Desde luego si, como yo, trabajas en un colegio o similar, lo mejor es que aceptes tu destino y los tres o cuatro resfriados que te esperan a lo largo del curso. No hace falta que te preocupes porque, como la cosa no tiene solución, ni siquiera es un problema. Pero, si te ayuda pensar que estás haciendo algo, lávate las manos entre clase y clase.
Otro factor que se suele escuchar mucho menos que el del frío es el del cansancio: los estudios realizados con pacientes que duermen más o menos de siete horas al día mostraron una probabilidad tres veces mayor de desarrollar la enfermedad en los sujetos que dormían menos de siete horas que en los que dormían más de siete. Al parecer, la fatiga puede influir en la reacción del sistema inmune ante la infección.

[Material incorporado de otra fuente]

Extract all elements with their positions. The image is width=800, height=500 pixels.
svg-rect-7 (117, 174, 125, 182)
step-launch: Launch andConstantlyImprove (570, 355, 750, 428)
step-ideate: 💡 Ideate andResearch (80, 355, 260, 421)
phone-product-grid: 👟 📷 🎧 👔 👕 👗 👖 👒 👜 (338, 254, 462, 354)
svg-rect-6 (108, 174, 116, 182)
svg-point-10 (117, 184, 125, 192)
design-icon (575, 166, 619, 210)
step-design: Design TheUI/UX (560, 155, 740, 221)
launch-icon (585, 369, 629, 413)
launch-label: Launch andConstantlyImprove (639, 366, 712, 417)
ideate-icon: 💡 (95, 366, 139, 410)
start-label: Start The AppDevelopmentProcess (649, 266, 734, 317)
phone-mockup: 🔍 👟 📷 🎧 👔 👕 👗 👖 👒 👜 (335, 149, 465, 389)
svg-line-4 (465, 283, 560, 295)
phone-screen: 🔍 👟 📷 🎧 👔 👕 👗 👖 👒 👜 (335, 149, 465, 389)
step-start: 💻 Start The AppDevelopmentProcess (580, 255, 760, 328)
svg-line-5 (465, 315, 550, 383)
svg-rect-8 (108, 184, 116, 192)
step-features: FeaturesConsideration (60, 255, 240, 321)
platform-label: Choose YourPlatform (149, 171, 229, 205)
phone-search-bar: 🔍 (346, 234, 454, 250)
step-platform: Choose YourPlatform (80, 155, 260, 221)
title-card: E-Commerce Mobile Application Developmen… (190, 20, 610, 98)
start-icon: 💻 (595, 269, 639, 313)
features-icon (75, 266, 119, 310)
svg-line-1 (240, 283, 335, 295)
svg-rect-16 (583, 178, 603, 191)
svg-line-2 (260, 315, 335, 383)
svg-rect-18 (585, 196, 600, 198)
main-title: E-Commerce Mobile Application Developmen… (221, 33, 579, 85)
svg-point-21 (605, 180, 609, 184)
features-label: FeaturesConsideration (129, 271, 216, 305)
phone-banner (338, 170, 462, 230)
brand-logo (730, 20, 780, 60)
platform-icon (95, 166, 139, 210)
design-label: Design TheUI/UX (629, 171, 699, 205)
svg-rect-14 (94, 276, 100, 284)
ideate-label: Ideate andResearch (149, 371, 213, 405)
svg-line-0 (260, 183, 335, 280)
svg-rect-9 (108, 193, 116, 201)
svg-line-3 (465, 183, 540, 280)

Y, aunque sea algo a lo que hemos dedicado un artículo concreto, no puedo dejar de repetirlo: los antibióticos no disminuyen ni un ápice la probabilidad de coger un catarro o una gripe, porque ambas enfermedades son provocadas por virus y no por bacterias. La automedicación no ayuda y, en casos como éste, nos perjudica a todos porque se favorecen inmunidades de bacterias a los antibióticos que tomamos tan alegremente (bacterias que no tienen nada que ver con el catarro ni la gripe ni nos estaban haciendo ningún mal en ese momento). En la actualidad se están estudiando varios antivirales que tal vez, algún día, nos proporcionen protección contra este tipo de virus, pero la rapidez con la que mutan puede hacerlo bastante complicado.
En cualquier caso, la respuesta a ¿Por qué se producen más catarros y gripes durante el invierno? no parece ser única. Desde luego, influye el “efecto apelotonamiento”, como tal vez lo haga la consistencia de la membrana lipídica de los virus y tal vez el flujo de sangre en la nariz. Esperemos poder dedicar otro artículo a este asunto dentro de un par de años con resultados de más estudios que nos despejen las dudas.